What you will do:
Every line with "aussi" in it must be copied from the data.

Source data:

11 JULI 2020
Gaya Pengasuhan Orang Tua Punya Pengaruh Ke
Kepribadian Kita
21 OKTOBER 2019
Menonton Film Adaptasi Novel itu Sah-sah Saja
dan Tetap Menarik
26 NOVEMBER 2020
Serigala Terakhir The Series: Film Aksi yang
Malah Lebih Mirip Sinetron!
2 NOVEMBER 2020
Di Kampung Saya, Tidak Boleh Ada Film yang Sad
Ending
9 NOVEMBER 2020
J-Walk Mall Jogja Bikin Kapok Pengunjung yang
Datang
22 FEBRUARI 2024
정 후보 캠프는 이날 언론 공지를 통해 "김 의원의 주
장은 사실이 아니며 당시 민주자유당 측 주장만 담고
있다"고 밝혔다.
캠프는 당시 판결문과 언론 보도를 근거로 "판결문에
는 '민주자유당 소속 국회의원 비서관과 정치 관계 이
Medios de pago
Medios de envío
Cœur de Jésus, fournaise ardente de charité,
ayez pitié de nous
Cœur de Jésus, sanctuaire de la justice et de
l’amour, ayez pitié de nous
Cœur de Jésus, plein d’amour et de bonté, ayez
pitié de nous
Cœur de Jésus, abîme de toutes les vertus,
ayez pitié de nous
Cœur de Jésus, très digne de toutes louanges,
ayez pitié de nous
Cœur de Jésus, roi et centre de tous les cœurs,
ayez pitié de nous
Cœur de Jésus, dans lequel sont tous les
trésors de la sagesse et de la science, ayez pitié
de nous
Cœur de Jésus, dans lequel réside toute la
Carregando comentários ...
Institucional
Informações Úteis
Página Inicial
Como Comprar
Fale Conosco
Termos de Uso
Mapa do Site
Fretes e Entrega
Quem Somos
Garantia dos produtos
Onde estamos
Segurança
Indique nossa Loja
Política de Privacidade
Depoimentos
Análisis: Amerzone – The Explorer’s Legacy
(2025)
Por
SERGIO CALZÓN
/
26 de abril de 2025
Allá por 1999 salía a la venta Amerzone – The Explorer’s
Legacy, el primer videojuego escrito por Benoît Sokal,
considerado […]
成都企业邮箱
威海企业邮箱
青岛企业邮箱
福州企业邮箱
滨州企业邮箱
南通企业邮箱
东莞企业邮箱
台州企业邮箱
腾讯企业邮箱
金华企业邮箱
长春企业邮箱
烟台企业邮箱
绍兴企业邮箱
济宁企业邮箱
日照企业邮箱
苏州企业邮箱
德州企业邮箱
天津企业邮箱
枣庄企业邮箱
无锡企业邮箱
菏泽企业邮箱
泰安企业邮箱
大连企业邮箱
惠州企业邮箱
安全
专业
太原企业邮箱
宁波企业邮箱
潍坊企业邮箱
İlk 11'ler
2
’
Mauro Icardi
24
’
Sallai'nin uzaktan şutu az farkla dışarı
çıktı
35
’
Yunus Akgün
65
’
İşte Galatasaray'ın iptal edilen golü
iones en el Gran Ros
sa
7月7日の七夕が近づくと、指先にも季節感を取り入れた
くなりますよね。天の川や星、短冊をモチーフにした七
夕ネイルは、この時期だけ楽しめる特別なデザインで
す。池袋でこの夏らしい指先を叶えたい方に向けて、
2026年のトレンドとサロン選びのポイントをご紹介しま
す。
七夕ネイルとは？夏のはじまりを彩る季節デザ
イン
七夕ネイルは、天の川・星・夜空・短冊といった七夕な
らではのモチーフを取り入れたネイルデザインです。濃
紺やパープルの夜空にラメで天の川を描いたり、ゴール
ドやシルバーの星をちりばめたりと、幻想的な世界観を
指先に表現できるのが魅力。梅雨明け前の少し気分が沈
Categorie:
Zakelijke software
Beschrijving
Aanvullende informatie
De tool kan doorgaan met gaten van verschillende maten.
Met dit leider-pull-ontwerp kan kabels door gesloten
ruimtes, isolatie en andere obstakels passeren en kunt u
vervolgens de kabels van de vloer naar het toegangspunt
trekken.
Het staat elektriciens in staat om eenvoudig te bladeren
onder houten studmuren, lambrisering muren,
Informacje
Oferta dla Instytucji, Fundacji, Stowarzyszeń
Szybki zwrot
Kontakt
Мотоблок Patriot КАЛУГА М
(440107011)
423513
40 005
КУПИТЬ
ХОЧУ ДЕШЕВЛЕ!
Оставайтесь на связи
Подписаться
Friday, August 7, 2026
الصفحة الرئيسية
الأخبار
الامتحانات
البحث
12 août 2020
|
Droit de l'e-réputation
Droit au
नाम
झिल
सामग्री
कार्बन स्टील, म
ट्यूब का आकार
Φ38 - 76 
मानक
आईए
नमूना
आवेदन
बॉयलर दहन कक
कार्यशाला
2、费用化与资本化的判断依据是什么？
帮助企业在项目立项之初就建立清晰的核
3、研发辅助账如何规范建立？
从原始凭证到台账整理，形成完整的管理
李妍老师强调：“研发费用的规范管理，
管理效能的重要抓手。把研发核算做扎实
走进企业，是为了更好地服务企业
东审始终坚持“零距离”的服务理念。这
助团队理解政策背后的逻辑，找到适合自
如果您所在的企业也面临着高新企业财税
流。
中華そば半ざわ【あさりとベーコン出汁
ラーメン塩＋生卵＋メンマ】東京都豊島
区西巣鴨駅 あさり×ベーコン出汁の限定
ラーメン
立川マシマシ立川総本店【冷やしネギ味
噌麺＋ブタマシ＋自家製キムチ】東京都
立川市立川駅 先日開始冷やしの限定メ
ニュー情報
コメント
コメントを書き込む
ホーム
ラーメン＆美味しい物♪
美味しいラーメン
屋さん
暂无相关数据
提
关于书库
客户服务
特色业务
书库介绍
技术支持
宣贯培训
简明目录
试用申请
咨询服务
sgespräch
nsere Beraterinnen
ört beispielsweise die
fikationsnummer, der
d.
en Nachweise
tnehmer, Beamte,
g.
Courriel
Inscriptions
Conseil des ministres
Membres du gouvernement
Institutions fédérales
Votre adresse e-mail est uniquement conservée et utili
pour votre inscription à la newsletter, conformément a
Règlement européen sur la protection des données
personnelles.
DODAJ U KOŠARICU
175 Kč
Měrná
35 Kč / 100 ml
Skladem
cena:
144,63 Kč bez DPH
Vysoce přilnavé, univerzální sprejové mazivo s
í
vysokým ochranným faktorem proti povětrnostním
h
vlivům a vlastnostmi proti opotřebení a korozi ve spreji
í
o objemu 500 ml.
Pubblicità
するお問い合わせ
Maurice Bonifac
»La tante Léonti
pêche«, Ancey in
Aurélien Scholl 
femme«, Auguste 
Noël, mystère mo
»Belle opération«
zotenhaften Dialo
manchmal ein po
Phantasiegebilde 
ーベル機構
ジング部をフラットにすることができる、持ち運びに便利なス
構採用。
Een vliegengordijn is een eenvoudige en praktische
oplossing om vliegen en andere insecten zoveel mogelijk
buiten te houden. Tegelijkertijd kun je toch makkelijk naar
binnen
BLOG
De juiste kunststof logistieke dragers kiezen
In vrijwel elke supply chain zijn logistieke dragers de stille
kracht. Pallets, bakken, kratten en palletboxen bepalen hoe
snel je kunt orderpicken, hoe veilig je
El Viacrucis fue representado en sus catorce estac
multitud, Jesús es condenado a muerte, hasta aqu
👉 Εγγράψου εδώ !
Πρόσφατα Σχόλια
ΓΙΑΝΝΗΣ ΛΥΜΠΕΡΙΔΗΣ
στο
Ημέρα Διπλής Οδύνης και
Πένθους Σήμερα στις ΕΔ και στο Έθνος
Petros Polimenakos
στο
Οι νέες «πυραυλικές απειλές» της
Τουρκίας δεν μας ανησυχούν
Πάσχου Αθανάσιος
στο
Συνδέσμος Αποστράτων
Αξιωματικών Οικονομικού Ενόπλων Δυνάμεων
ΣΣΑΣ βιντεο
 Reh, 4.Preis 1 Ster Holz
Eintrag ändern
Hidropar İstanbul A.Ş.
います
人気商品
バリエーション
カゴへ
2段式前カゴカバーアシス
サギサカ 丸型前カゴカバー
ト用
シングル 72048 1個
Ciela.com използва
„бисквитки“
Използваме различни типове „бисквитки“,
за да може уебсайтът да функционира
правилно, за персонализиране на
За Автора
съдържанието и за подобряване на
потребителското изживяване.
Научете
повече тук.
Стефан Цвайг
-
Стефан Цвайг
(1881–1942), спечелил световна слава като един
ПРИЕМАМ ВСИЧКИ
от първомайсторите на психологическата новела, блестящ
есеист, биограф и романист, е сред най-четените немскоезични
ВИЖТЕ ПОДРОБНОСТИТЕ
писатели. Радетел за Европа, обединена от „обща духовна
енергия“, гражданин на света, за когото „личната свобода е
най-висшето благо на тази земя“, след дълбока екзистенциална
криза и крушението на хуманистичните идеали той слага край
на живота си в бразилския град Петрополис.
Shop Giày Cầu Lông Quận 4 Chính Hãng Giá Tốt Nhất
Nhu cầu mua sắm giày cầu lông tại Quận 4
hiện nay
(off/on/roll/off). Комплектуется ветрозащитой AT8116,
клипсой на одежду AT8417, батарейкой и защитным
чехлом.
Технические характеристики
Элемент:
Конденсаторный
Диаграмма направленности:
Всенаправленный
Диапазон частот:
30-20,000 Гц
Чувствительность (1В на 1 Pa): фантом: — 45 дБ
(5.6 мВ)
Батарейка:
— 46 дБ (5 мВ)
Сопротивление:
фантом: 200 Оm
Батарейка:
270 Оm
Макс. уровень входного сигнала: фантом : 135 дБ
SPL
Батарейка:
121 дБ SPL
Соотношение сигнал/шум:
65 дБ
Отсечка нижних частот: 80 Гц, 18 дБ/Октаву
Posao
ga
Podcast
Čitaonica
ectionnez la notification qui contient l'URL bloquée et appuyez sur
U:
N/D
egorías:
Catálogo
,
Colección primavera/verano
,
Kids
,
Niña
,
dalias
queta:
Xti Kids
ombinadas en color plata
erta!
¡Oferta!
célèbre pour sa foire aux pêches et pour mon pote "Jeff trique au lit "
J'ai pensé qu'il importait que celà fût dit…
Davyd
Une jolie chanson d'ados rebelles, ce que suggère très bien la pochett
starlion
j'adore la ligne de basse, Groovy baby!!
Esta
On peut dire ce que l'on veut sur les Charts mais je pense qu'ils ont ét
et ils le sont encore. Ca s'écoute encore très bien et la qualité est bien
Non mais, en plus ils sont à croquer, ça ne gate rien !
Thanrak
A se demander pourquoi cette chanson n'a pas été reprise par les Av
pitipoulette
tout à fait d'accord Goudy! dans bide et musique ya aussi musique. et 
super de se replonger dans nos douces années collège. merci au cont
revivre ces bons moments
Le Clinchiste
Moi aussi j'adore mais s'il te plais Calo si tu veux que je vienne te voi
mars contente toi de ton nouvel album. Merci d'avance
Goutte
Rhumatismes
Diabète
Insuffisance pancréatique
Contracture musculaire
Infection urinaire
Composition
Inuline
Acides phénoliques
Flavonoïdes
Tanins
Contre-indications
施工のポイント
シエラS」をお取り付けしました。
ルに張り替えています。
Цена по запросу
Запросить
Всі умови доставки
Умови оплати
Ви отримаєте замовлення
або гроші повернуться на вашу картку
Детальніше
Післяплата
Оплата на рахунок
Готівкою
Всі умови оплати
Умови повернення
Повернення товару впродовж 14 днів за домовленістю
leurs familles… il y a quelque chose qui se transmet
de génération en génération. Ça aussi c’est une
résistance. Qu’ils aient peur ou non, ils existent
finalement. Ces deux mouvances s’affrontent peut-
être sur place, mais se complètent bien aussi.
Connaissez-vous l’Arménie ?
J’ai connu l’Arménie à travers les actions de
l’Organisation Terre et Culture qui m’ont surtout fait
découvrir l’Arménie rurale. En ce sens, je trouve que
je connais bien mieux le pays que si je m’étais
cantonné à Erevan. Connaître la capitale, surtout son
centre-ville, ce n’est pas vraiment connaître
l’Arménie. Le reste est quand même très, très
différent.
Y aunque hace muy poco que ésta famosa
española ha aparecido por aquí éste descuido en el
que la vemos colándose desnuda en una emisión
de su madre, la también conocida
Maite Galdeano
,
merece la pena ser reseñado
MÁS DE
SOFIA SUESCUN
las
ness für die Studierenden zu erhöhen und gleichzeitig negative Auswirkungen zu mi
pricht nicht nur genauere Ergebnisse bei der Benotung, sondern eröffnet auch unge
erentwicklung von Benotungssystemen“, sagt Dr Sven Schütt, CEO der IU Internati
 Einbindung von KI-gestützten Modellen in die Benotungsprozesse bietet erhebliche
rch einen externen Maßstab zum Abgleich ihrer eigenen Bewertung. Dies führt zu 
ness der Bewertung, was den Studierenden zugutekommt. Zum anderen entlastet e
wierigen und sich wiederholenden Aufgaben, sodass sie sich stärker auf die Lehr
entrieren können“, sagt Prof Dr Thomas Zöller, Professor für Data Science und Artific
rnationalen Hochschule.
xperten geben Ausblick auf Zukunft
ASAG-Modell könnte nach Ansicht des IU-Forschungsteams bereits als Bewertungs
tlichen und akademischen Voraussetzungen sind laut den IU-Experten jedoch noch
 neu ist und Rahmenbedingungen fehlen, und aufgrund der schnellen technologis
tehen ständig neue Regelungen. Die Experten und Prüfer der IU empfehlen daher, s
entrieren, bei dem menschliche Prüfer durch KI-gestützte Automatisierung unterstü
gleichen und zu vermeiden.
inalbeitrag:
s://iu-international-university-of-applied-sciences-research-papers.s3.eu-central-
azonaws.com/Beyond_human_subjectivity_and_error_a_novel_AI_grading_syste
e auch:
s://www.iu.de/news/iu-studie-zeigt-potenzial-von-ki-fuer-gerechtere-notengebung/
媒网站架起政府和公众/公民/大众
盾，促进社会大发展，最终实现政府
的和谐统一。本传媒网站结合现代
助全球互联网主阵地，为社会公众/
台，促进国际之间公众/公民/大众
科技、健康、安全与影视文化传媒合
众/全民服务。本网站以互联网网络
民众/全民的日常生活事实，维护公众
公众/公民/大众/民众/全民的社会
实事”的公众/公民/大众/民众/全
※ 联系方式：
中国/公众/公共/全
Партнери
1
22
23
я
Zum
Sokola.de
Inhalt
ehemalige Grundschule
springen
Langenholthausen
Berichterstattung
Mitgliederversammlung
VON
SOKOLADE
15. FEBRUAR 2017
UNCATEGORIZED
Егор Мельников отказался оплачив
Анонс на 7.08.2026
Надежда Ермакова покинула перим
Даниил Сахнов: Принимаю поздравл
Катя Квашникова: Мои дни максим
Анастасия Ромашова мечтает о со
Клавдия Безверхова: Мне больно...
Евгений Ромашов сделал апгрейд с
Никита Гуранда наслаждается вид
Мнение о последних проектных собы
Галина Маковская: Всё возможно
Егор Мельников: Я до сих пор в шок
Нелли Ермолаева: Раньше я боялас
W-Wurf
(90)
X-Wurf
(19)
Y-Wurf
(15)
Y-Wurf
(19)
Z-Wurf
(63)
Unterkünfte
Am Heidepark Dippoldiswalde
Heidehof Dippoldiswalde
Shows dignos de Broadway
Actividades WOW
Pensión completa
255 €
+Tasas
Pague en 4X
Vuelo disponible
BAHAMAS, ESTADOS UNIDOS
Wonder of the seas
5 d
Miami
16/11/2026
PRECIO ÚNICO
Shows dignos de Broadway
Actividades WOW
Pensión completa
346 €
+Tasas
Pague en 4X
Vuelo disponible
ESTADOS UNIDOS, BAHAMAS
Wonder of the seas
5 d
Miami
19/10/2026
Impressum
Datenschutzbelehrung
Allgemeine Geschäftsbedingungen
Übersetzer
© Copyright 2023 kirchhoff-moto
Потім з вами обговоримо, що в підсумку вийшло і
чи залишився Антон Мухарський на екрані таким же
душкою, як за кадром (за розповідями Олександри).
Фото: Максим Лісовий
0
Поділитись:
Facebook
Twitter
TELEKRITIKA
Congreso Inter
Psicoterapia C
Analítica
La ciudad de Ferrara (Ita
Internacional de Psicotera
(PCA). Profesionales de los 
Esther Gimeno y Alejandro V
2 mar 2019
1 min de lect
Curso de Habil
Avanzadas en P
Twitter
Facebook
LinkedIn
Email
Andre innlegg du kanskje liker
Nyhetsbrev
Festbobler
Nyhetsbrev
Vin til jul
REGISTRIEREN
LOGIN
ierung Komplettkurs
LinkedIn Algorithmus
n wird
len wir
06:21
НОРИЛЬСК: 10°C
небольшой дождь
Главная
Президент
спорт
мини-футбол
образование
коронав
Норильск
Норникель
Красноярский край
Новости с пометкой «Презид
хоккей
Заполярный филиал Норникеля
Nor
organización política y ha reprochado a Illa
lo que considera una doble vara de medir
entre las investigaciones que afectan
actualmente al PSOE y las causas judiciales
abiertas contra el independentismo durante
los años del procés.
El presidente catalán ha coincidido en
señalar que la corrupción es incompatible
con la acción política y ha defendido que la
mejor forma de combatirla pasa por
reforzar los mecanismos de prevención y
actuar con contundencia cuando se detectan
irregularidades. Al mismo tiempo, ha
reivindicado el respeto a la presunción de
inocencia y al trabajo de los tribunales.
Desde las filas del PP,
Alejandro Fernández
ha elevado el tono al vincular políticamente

Answer for this exercise:
tout à fait d'accord Goudy! dans bide et musique ya aussi musique. et 
Moi aussi j'adore mais s'il te plais Calo si tu veux que je vienne te voi
de génération en génération. Ça aussi c’est une
être sur place, mais se complètent bien aussi.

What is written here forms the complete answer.